(STUDY MATERIAL)
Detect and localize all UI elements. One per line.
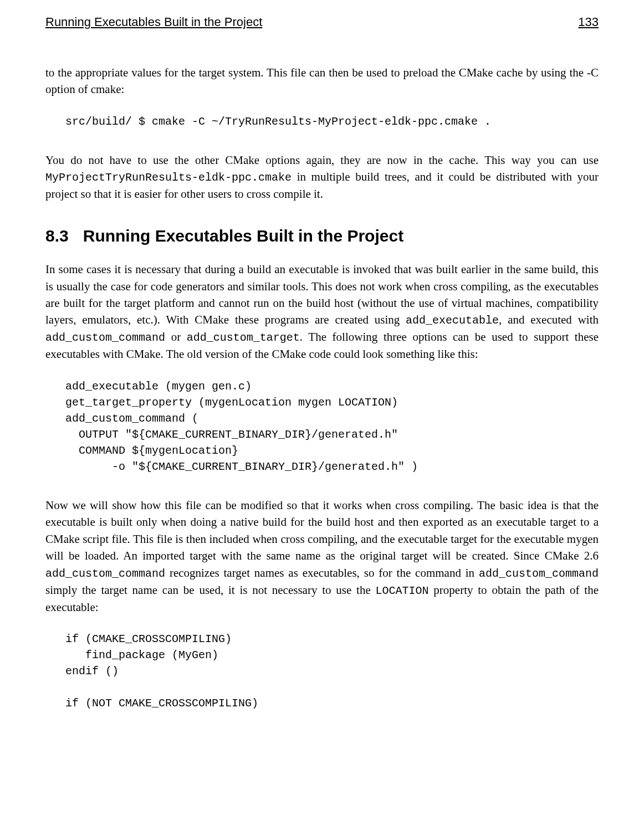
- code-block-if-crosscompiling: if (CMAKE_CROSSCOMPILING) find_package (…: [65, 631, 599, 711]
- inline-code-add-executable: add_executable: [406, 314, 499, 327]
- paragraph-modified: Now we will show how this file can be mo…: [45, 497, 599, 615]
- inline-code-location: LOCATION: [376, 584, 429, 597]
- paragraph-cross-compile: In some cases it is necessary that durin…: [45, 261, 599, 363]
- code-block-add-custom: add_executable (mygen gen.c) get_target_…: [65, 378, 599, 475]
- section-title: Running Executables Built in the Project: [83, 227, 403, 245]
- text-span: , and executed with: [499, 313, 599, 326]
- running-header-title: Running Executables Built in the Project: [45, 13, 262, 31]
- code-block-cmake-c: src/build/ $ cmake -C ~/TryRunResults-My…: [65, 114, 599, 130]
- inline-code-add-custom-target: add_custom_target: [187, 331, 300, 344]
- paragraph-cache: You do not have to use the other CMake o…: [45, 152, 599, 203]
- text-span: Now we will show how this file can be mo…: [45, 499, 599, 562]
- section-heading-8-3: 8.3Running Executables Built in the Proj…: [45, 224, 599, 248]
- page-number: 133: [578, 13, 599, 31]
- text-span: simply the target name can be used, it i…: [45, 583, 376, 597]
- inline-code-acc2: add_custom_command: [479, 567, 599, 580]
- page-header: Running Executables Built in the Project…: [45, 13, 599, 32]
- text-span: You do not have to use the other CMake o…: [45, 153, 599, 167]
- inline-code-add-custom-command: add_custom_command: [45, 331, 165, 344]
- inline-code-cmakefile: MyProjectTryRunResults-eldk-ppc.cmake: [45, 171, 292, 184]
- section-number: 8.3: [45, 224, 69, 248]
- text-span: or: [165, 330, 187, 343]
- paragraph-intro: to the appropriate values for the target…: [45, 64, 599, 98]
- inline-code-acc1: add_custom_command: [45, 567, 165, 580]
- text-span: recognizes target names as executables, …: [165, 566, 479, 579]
(End STUDY MATERIAL)
### EXERCISE BRIEF
Check each line of the data above for the string "header" and report only how many lines have it.

### RESPONSE
2